Specific inhibitors against individual members of a family of enzymes provide invaluable tools for deciphering functions of each enzyme. Two compounds, LY294002 and wortmannin (cf. hereinafter), have been widely used as PI3-kinase inhibitors. These compounds are non-specific PI3K inhibitors, as they do not distinguish among the four members of Class I PI3-kinases. For example, the IC50 values of wortmannin against each of the various Class I PI3-kinases are in the range of 1-10 nM. Similarly, the IC50 values for LY294002 against each of these PI3-kinases is about 15-20 μM (Fruman et al., Ann. Rev. Biochem., 67 p. 481-507 (1998)), also 5-10 microM on CK2 protein kinase and some inhibitory activity on phospholipases. Wortmannin is a fungal metabolite which irreversibly inhibits PI3K activity by binding covalently to the catalytic domain of this enzyme. Inhibition of PI3K activity by wortmannin eliminates the subsequent cellular response to the extracellular factor. For example, neutrophils respond to the chemokine fMet-Leu-Phe (fMLP) by stimulating PI3K and synthesizing PtdIns (3, 4, 5)P3. This synthesis correlates with activation of the respirators burst involved in neutrophil destruction of invading microorganisms. Treatment of neutrophils with wortmannin prevents the fMLP-induced respiratory burst response (Thelen et al., Proc. Natl. Acad Sci. USA, 91 p. 4960-64 (1994)). Indeed, these experiments with wortmannin, as well as other experimental evidence, shows that PI3K activity in cells of hematopoietic lineage, particularly neutrophils, monocytes, and other types of leukocytes, is involved in many of the non-memory immune response associated with acute and chronic inflammation.

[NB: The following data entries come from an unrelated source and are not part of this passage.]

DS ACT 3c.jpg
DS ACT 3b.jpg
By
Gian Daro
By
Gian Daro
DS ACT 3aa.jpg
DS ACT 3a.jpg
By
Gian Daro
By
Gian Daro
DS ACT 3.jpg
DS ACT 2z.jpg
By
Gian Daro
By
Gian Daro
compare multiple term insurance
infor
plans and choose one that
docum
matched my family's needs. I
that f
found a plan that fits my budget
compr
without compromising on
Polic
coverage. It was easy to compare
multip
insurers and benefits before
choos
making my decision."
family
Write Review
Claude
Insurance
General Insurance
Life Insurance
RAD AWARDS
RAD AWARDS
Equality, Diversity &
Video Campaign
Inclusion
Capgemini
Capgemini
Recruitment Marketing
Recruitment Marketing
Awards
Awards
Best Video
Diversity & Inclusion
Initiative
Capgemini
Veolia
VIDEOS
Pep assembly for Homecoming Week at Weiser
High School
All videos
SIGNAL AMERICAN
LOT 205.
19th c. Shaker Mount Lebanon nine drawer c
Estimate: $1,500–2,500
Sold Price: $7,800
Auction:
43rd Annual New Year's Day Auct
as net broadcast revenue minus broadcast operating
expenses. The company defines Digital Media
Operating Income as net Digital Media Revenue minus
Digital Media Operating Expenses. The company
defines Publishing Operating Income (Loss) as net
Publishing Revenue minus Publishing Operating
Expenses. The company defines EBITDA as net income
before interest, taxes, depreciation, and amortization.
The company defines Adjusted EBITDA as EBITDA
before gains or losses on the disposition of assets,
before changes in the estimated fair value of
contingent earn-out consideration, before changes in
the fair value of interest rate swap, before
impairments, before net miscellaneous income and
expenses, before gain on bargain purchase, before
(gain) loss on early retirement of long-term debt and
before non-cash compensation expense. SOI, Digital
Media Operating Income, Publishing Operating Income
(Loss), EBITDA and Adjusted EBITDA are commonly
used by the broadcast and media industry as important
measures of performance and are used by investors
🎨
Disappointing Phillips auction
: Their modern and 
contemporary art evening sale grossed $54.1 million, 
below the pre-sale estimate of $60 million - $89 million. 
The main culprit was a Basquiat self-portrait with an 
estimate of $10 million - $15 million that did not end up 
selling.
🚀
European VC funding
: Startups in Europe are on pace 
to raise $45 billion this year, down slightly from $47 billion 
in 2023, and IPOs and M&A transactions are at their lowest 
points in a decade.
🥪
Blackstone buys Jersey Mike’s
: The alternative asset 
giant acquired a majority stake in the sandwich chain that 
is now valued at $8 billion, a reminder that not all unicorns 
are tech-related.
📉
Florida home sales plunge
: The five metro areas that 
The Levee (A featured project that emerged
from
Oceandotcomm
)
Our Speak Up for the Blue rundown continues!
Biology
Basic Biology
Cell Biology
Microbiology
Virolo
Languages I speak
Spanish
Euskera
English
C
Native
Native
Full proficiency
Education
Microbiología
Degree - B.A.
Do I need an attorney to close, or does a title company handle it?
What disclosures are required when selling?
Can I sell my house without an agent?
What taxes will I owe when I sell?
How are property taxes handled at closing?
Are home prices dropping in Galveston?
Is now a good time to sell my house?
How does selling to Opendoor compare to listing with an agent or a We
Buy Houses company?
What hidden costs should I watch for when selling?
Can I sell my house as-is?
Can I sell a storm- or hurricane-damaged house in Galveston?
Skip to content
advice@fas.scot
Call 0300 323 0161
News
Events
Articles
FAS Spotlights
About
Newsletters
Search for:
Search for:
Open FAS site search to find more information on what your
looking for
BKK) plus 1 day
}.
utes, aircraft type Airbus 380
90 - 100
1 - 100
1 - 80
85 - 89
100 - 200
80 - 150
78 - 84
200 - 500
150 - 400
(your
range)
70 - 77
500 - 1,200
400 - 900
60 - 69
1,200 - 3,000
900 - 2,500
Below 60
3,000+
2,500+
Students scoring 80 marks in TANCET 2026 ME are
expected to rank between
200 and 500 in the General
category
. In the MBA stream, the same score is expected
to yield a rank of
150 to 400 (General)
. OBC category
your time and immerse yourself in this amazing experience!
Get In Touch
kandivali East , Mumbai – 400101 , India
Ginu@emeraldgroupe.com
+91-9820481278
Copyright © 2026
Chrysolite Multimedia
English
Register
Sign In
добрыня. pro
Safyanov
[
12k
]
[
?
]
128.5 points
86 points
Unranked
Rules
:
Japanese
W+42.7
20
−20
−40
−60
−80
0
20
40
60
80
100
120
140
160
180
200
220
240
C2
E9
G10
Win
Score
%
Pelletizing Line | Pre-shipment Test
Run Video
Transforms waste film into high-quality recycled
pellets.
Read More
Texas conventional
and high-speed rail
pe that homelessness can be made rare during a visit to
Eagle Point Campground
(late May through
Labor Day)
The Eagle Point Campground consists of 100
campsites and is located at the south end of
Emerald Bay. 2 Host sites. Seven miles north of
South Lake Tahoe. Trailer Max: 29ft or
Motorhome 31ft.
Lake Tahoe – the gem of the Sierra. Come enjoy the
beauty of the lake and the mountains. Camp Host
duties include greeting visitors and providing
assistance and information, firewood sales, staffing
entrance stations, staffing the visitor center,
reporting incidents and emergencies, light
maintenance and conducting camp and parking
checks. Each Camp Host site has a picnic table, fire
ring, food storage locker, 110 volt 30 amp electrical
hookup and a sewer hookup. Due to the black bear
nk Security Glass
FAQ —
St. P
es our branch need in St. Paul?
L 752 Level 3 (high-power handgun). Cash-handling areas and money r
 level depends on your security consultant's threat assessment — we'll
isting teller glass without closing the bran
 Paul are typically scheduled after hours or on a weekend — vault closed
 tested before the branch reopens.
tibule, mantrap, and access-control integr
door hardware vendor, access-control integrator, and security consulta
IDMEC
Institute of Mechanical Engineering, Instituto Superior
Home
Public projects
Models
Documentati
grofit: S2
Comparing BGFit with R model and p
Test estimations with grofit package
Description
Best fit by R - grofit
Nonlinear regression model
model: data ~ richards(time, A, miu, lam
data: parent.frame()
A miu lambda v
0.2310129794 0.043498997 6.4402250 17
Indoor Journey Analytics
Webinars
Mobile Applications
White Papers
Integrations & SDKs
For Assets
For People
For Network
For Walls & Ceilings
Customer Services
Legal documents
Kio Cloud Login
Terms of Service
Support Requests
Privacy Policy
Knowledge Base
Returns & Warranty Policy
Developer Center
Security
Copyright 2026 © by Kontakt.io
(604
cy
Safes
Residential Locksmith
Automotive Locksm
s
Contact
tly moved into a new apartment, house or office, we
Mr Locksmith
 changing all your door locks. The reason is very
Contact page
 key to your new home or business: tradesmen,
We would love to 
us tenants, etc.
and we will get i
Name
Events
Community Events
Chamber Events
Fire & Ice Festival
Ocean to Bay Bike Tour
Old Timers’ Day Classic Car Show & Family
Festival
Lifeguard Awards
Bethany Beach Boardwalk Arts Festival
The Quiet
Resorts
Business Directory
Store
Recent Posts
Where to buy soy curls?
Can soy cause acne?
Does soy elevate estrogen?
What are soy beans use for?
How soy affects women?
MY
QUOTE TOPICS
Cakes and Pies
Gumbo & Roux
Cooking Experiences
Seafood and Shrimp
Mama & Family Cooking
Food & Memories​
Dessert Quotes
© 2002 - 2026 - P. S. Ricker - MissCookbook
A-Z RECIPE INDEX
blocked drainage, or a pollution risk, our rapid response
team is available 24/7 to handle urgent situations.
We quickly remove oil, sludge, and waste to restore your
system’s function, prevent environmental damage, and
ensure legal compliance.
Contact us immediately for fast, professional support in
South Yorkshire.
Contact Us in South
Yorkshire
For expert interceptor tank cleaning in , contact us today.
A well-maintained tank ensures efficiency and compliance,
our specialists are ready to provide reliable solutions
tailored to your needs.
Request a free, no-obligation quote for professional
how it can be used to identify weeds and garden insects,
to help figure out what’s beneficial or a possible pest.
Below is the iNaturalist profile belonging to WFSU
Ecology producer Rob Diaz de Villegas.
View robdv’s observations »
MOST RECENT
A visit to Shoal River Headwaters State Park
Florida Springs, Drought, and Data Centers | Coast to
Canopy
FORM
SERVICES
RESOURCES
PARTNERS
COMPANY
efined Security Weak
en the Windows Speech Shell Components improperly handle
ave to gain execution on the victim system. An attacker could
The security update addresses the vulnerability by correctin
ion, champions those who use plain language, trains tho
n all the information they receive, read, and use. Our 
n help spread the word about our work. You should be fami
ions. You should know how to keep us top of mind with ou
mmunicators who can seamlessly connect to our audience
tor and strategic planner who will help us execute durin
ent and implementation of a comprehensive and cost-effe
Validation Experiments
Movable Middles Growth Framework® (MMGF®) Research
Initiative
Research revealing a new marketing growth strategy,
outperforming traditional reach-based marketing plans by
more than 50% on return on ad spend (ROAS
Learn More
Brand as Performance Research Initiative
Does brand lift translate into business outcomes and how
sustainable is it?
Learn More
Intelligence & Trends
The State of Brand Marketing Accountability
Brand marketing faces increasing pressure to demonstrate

Based on studies using wortmannin, there is evidence that PI3-kinase function is also required for some aspects of leukocyte signalling through G-protein coupled receptors (Thelen et al., 1994, above). Moreover, it has been shown that wortmannin and LY294002 block neutrophil migration and superoxide release. However, in as much as these compounds do not distinguish among the various isoforms of PI3K, it remains unclear which particular PI3K isoform or isoforms are involved in these phenomena. Cyclooxygenase inhibiting benzofuran derivatives are disclosed by John M. Janusz et al., in J. Med. Chem. 1998; Vol 41, No. 18.